Aim of the task: The records that follow are to be given again exactly, with their pictures omitted.

Data for the task:
______________________________
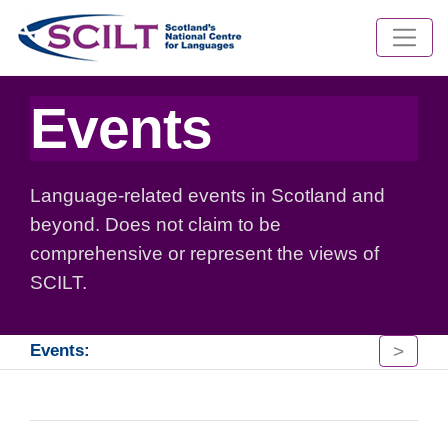
Events
Language-related events in Scotland and
beyond. Does not claim to be
comprehensive or represent the views of
SCILT.
>
Events:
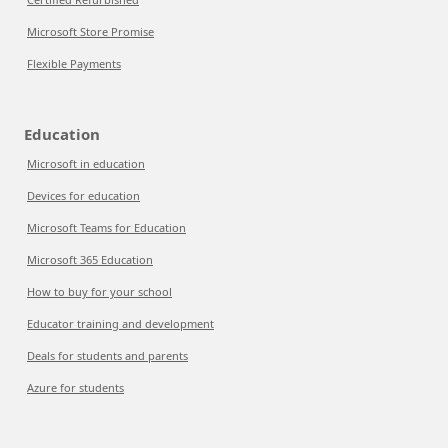
Microsoft Store Promise
Flexible Payments
Education
Microsoft in education
Devices for education
Microsoft Teams for Education
Microsoft 365 Education
How to buy for your school
Educator training and development
Deals for students and parents
Azure for students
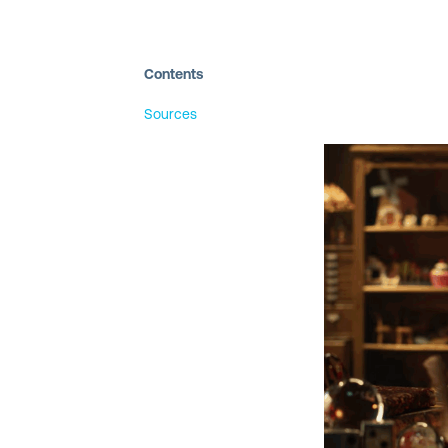
Contents
Sources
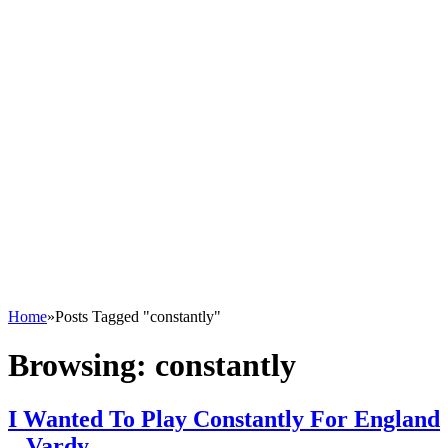
Home
»
Posts Tagged "constantly"
Browsing:
constantly
I Wanted To Play Constantly For England
– Vardy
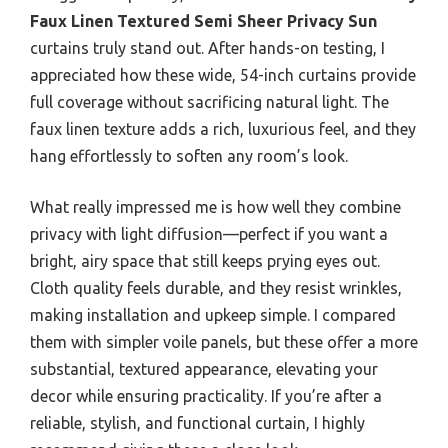
Faux Linen Textured Semi Sheer Privacy Sun
curtains truly stand out. After hands-on testing, I
appreciated how these wide, 54-inch curtains provide
full coverage without sacrificing natural light. The
faux linen texture adds a rich, luxurious feel, and they
hang effortlessly to soften any room’s look.
What really impressed me is how well they combine
privacy with light diffusion—perfect if you want a
bright, airy space that still keeps prying eyes out.
Cloth quality feels durable, and they resist wrinkles,
making installation and upkeep simple. I compared
them with simpler voile panels, but these offer a more
substantial, textured appearance, elevating your
decor while ensuring practicality. If you’re after a
reliable, stylish, and functional curtain, I highly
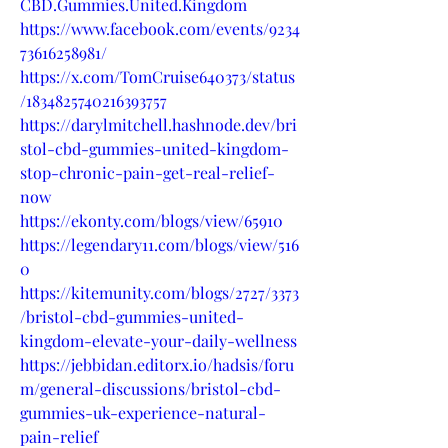
CBD.Gummies.United.Kingdom
https://www.facebook.com/events/9234
73616258981/
https://x.com/TomCruise640373/status
/1834825740216393757
https://darylmitchell.hashnode.dev/bri
stol-cbd-gummies-united-kingdom-
stop-chronic-pain-get-real-relief-
now
https://ekonty.com/blogs/view/65910
https://legendary11.com/blogs/view/516
0
https://kitemunity.com/blogs/2727/3373
/bristol-cbd-gummies-united-
kingdom-elevate-your-daily-wellness
https://jebbidan.editorx.io/hadsis/foru
m/general-discussions/bristol-cbd-
gummies-uk-experience-natural-
pain-relief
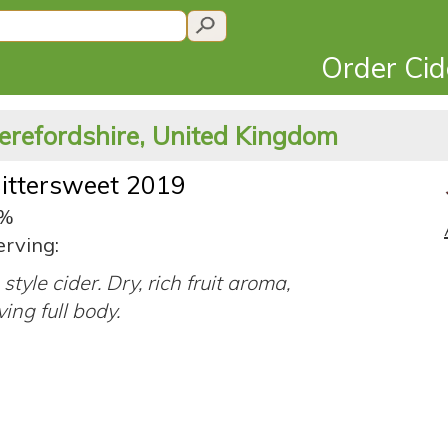
Order Ci
erefordshire, United Kingdom
Bittersweet 2019
4%
erving:
style cider. Dry, rich fruit aroma,
ing full body.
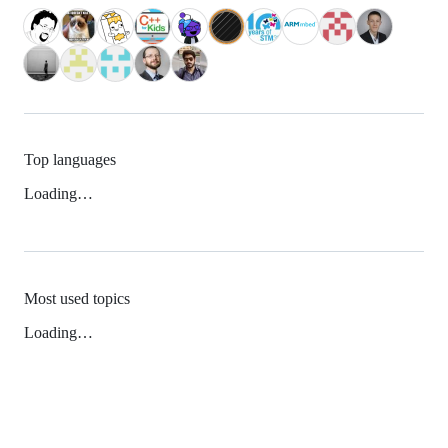
Top languages
Loading…
Most used topics
Loading…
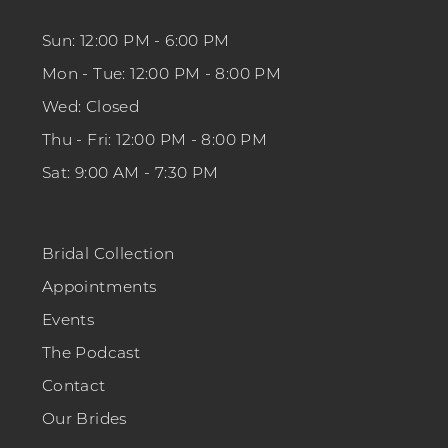
Sun: 12:00 PM - 6:00 PM
Mon - Tue: 12:00 PM - 8:00 PM
Wed: Closed
Thu - Fri: 12:00 PM - 8:00 PM
Sat: 9:00 AM - 7:30 PM
Bridal Collection
Appointments
Events
The Podcast
Contact
Our Brides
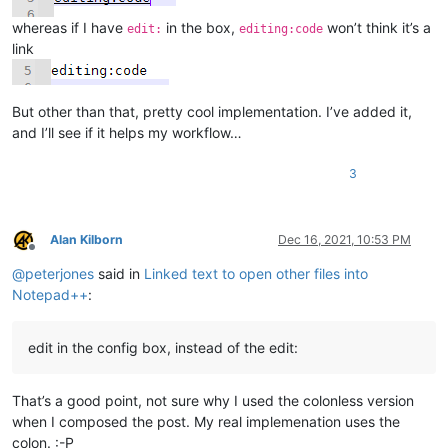
    def mb(self, msg, flags=0, title=''):

        return notepad.messageBox(msg, title, flags)

whereas if I have
in the box,
won’t think it’s a
edit:
editing:code
link
    def get_indicator_range(self, indic_number):

        # similar to ScintillaEditView::getIndicatorRange() in 
        # https://github.com/notepad-plus-plus/notepad-plus-pl
But other than that, pretty cool implementation. I’ve added it,
        curr_pos = editor.getCurrentPos()

        indic_mask = editor.indicatorAllOnFor(curr_pos)

and I’ll see if it helps my workflow…
        if (indic_mask & (1 << indic_number)) != 0:

            start_pos = editor.indicatorStart(indic_number, cur
3
            end_pos = editor.indicatorEnd(indic_number, curr_po
            if curr_pos >= start_pos and curr_pos <= end_pos:

                return (start_pos, end_pos)

        return (0, 0)

Alan Kilborn
Dec 16, 2021, 10:53 PM
Offline
@
peterjones
said in
Linked text to open other files into
    def indicator_click_callback(self, args):

        # example: INDICATORCLICK: {'position': 12294, 'idFrom
Notepad++
:
        #print('UriIndicatorAltClick indicator click callback')
        self.alt_held_at_click = (args['modifiers'] & self.ALT_
edit in the config box, instead of the edit:
    def indicator_release_callback(self, args):

That’s a good point, not sure why I used the colonless version
        # example: INDICATORRELEASE: {'position': 12294, 'idFr
when I composed the post. My real implemenation uses the
        #print('UriIndicatorAltClick indicator release callback
colon. :-P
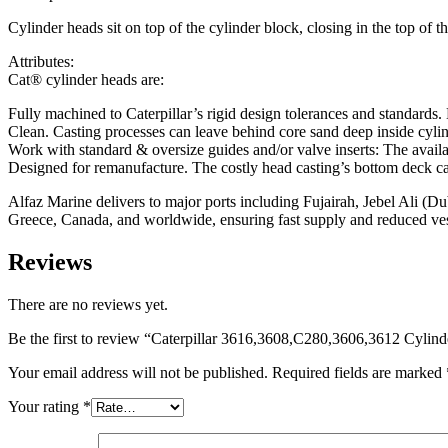
Cylinder heads sit on top of the cylinder block, closing in the top of
Attributes:
Cat® cylinder heads are:
Fully machined to Caterpillar’s rigid design tolerances and standards.
Clean. Casting processes can leave behind core sand deep inside cylin
Work with standard & oversize guides and/or valve inserts: The availa
Designed for remanufacture. The costly head casting’s bottom deck can
Alfaz Marine delivers to major ports including Fujairah, Jebel Ali (
Greece, Canada, and worldwide, ensuring fast supply and reduced v
Reviews
There are no reviews yet.
Be the first to review “Caterpillar 3616,3608,C280,3606,3612 Cylin
Your email address will not be published.
Required fields are marked
Your rating
*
______________________________
Solution to the problem:
Events
Language-related events in Scotland and
beyond. Does not claim to be
comprehensive or represent the views of
SCILT.
>
Events:
Microsoft Store Promise
Flexible Payments
Education
Microsoft in education
Devices for education
Microsoft Teams for Education
Microsoft 365 Education
How to buy for your school
Educator training and development
Deals for students and parents
Azure for students
Contents
Sources
Home
»
Posts Tagged "constantly"
Browsing:
constantly
I Wanted To Play Constantly For England
– Vardy
Faux Linen Textured Semi Sheer Privacy Sun
curtains truly stand out. After hands-on testing, I
appreciated how these wide, 54-inch curtains provide
full coverage without sacrificing natural light. The
faux linen texture adds a rich, luxurious feel, and they
hang effortlessly to soften any room’s look.
What really impressed me is how well they combine
privacy with light diffusion—perfect if you want a
bright, airy space that still keeps prying eyes out.
Cloth quality feels durable, and they resist wrinkles,
making installation and upkeep simple. I compared
them with simpler voile panels, but these offer a more
substantial, textured appearance, elevating your
decor while ensuring practicality. If you’re after a
reliable, stylish, and functional curtain, I highly
CBD.Gummies.United.Kingdom
https://www.facebook.com/events/9234
73616258981/
https://x.com/TomCruise640373/status
/1834825740216393757
https://darylmitchell.hashnode.dev/bri
stol-cbd-gummies-united-kingdom-
stop-chronic-pain-get-real-relief-
now
https://ekonty.com/blogs/view/65910
https://legendary11.com/blogs/view/516
0
https://kitemunity.com/blogs/2727/3373
/bristol-cbd-gummies-united-
kingdom-elevate-your-daily-wellness
https://jebbidan.editorx.io/hadsis/foru
m/general-discussions/bristol-cbd-
gummies-uk-experience-natural-
pain-relief
Order Ci
erefordshire, United Kingdom
Bittersweet 2019
4%
erving:
style cider. Dry, rich fruit aroma,
ing full body.
Top languages
Loading…
Most used topics
Loading…
Sun: 12:00 PM - 6:00 PM
Mon - Tue: 12:00 PM - 8:00 PM
Wed: Closed
Thu - Fri: 12:00 PM - 8:00 PM
Sat: 9:00 AM - 7:30 PM
Bridal Collection
Appointments
Events
The Podcast
Contact
Our Brides
    def mb(self, msg, flags=0, title=''):

        return notepad.messageBox(msg, title, flags)

whereas if I have
in the box,
won’t think it’s a
edit:
editing:code
link
    def get_indicator_range(self, indic_number):

        # similar to ScintillaEditView::getIndicatorRange() in 
        # https://github.com/notepad-plus-plus/notepad-plus-pl
But other than that, pretty cool implementation. I’ve added it,
        curr_pos = editor.getCurrentPos()

        indic_mask = editor.indicatorAllOnFor(curr_pos)

and I’ll see if it helps my workflow…
        if (indic_mask & (1 << indic_number)) != 0:

            start_pos = editor.indicatorStart(indic_number, cur
3
            end_pos = editor.indicatorEnd(indic_number, curr_po
            if curr_pos >= start_pos and curr_pos <= end_pos:

                return (start_pos, end_pos)

        return (0, 0)

Alan Kilborn
Dec 16, 2021, 10:53 PM
Offline
@
peterjones
said in
Linked text to open other files into
    def indicator_click_callback(self, args):

        # example: INDICATORCLICK: {'position': 12294, 'idFrom
Notepad++
:
        #print('UriIndicatorAltClick indicator click callback')
        self.alt_held_at_click = (args['modifiers'] & self.ALT_
edit in the config box, instead of the edit:
    def indicator_release_callback(self, args):

That’s a good point, not sure why I used the colonless version
        # example: INDICATORRELEASE: {'position': 12294, 'idFr
when I composed the post. My real implemenation uses the
        #print('UriIndicatorAltClick indicator release callback
colon. :-P
Cylinder heads sit on top of the cylinder block, closing in the top of
Attributes:
Cat® cylinder heads are:
Fully machined to Caterpillar’s rigid design tolerances and standards.
Clean. Casting processes can leave behind core sand deep inside cylin
Work with standard & oversize guides and/or valve inserts: The availa
Designed for remanufacture. The costly head casting’s bottom deck can
Alfaz Marine delivers to major ports including Fujairah, Jebel Ali (
Greece, Canada, and worldwide, ensuring fast supply and reduced v
Reviews
There are no reviews yet.
Be the first to review “Caterpillar 3616,3608,C280,3606,3612 Cylin
Your email address will not be published.
Required fields are marked
Your rating
*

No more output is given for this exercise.